Problem statement:
Return only the lines below starting at the line containing "steigerhout bouwtekening" and ending at the line containing "und romantischen Ideen in ihrer Stadt zu", both included, exactly as they are and with no pictures.

Provided records:

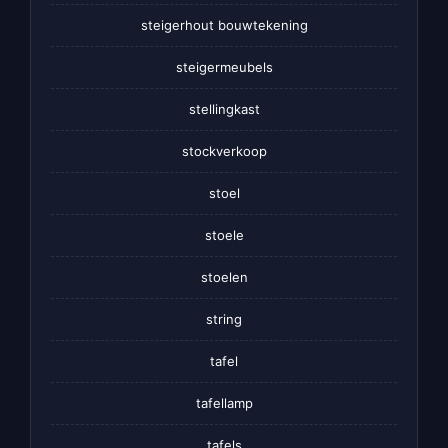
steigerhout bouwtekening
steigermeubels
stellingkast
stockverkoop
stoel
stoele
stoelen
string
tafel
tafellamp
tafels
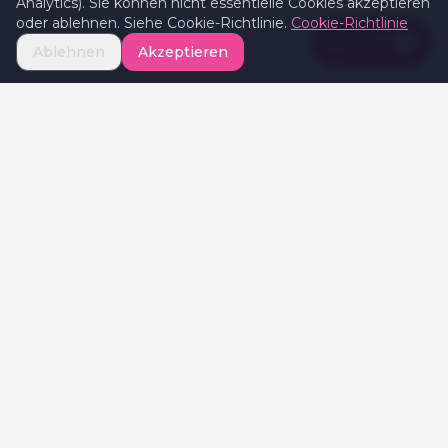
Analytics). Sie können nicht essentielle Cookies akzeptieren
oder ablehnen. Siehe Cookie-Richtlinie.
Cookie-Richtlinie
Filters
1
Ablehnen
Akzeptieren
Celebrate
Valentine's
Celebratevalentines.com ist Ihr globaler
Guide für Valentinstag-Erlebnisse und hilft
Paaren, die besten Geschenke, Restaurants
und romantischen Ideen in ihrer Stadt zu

--

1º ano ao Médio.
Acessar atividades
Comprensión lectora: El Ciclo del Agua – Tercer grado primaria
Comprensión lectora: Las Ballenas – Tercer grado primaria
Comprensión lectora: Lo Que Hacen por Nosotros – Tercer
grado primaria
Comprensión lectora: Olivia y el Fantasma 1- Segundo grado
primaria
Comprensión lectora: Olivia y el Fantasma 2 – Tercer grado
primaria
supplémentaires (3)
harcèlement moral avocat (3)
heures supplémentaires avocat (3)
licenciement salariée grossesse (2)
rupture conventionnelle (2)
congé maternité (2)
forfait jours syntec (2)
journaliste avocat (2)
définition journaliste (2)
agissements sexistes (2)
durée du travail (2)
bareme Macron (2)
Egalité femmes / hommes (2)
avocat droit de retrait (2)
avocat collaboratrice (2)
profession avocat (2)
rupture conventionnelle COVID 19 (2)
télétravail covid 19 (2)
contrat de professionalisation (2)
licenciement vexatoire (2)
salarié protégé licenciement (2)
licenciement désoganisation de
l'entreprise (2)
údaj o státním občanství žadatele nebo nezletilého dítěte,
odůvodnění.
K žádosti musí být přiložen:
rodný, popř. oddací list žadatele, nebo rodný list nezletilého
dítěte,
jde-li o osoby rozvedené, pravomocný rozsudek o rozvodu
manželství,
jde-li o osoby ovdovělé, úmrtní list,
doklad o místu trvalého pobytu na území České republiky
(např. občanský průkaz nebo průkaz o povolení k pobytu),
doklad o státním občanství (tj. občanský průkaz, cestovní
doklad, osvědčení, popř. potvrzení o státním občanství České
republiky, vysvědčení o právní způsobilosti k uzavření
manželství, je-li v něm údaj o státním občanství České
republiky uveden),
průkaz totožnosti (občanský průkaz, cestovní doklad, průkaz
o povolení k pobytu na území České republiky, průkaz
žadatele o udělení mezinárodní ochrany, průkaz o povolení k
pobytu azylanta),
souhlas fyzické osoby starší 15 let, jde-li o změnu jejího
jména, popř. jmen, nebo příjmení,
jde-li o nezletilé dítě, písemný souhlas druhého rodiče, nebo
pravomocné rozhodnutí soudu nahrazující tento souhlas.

Task solution:
steigerhout bouwtekening
steigermeubels
stellingkast
stockverkoop
stoel
stoele
stoelen
string
tafel
tafellamp
tafels
Analytics). Sie können nicht essentielle Cookies akzeptieren
oder ablehnen. Siehe Cookie-Richtlinie.
Cookie-Richtlinie
Filters
1
Ablehnen
Akzeptieren
Celebrate
Valentine's
Celebratevalentines.com ist Ihr globaler
Guide für Valentinstag-Erlebnisse und hilft
Paaren, die besten Geschenke, Restaurants
und romantischen Ideen in ihrer Stadt zu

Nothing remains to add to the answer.